What does this mean for titration? The main take-home is that flow is related to DO 2 . If there is evidence of inadequate DO 2 (low venous oxygen saturation, tachycardia, hypoxia), then this is where we have to evaluate for higher flow. The decision to consider at this point is increasing flow, tolerating lower DO 2 , or giving blood.
VA ECMO: In Chapter 13 , we talked about the vicious cycle of cardiogenic shock and how VA ECMO flow can help to mitigate these factors. Now is the time to titrate these effects. MAP is low? Lactate is not clearing fast enough? Urine output is borderline? CVP and PA pressures are increasing showing evidence that the right heart is straining? These are the clinical indicators that more blood flow may be needed.
Remember, flow is like a pressor or any other drug that must be titrated. Notice a deficiency, titrate the flow up or down, and then observe if this change achieved the target effect. Now we are getting somewhere!
Limit #3: You Have Reached a Physiologic/Anatomic Limit
At a certain point, flow starts to adversely impact the physiology of the patient. This can be subtle or very obvious and can overlap with the beneficial effects of increased flow as described earlier. As such, it may be difficult to compile a comprehensive list, but for the meantime, let’s explore some adverse physiologic implications of too much flow.
Excessive negative venous pressure: Remember that to generate flow, the centrifugal pump generates a negative venous pressure, sucking blood out of the venous system through the pump. As flow increases this negative pressure grows, pulling the vena cava and the venous structures towards the cannula ( Fig. 17.2 ).
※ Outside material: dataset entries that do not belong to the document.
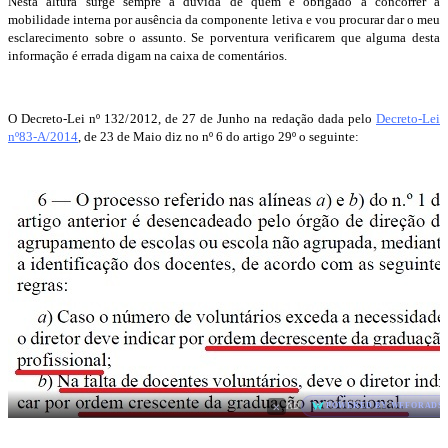
Nesta altura surge sempre a dúvida de quem é obrigado a concorrer à
mobilidade interna por ausência da componente letiva e vou procurar dar o meu
esclarecimento sobre o assunto. Se porventura verificarem que alguma desta
informação é errada digam na caixa de comentários.
O Decreto-Lei nº 132/2012, de 27 de Junho na redação dada pelo
Decreto-Lei
nº83-A/2014
, de 23 de Maio diz no nº 6 do artigo 29º o seguinte:
×
AD
POWERED BY WEFORADS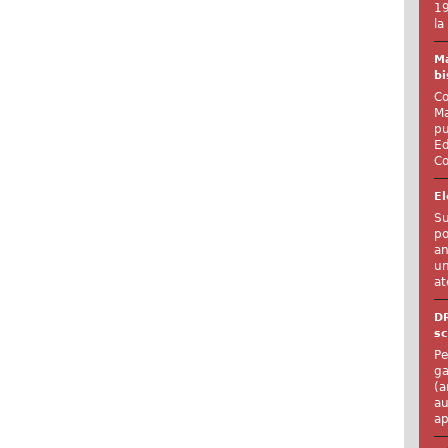
19
la
Ma
bi
Co
Ma
pu
Ed
Co
El
Su
po
an
un
at
D
sc
Pe
ga
(a
au
ap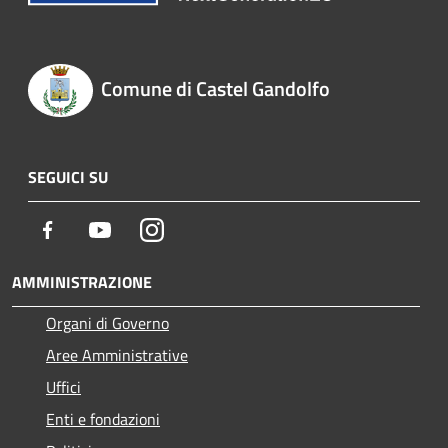
Comune di Castel Gandolfo
SEGUICI SU
Facebook
Youtube
Instagram
AMMINISTRAZIONE
Organi di Governo
Aree Amministrative
Uffici
Enti e fondazioni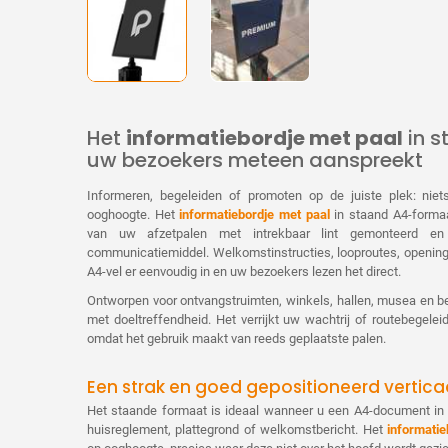
Het
informatiebordje met paal
in s
uw bezoekers meteen aanspreekt
Informeren, begeleiden of promoten op de juiste plek: ni
ooghoogte. Het
informatiebordje met paal
in staand A4-formaa
van uw afzetpalen met intrekbaar lint gemonteerd en
communicatiemiddel. Welkomstinstructies, looproutes, opening
A4-vel er eenvoudig in en uw bezoekers lezen het direct.
Ontworpen voor ontvangstruimten, winkels, hallen, musea en be
met doeltreffendheid. Het verrijkt uw wachtrij of routebegelei
omdat het gebruik maakt van reeds geplaatste palen.
Een strak en goed gepositioneerd vertica
Het staande formaat is ideaal wanneer u een A4-document in d
huisreglement, plattegrond of welkomstbericht. Het
informatie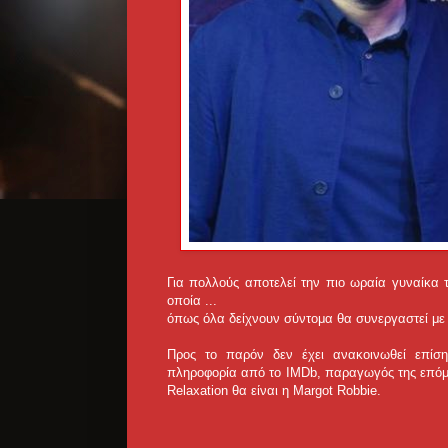
Για πολλούς αποτελεί την πιο ωραία γυναίκα 
οποία ...
όπως όλα δείχνουν σύντομα θα συνεργαστεί με 
Προς το παρόν δεν έχει ανακοινωθεί επίση
πληροφορία από το IMDb, παραγωγός της επόμεν
Relaxation θα είναι η Margot Robbie.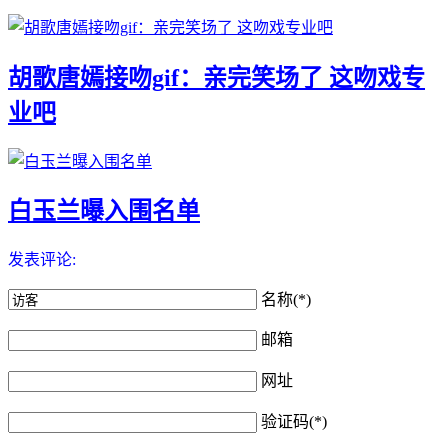
胡歌唐嫣接吻gif：亲完笑场了 这吻戏专
业吧
白玉兰曝入围名单
发表评论:
名称(*)
邮箱
网址
验证码(*)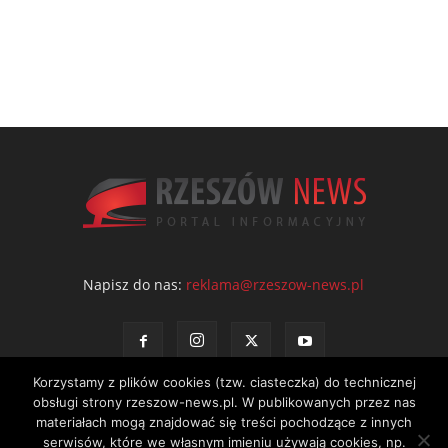
Napisz do nas:
reklama@rzeszow-news.pl
Korzystamy z plików cookies (tzw. ciasteczka) do technicznej
obsługi strony rzeszow-news.pl. W publikowanych przez nas
materiałach mogą znajdować się treści pochodzące z innych
serwisów, które we własnym imieniu używają cookies, np.
Kontakt
Polityka prywatności
Regulamin portalu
The effect of this can range anywhere from some mild kicking of the lines to dropping the flows for the circuit.
Biotrauma: Biotrauma refers to the inflammatory effect of support to tissues on a microscopic level. It is often described for mechanical ventilation, quantifying the damaging effects of mechanical ventilation that may be not accounted for by barotrauma and volutrauma effects alone. It is possible that higher blood flow through an artificial membrane oxygenator may lead to biotrauma as well, which can increase with increasing blood flow.
Recirculation (VV ECMO): This is a concept that we are now very familiar with but one that should be put in the context of flow titration. As flow increases on VV ECMO, there is more negative pressure generated by the drainage cannula, meaning there is a higher likelihood of pulling blood that is returning from the circuit back into the drainage cannula, as illustrated in Fig. 17.3 . This has the dual effect of decreasing the effective ECMO blood flow and decreasing the efficiency of the membrane, by raising the saturation of blood entering the membrane.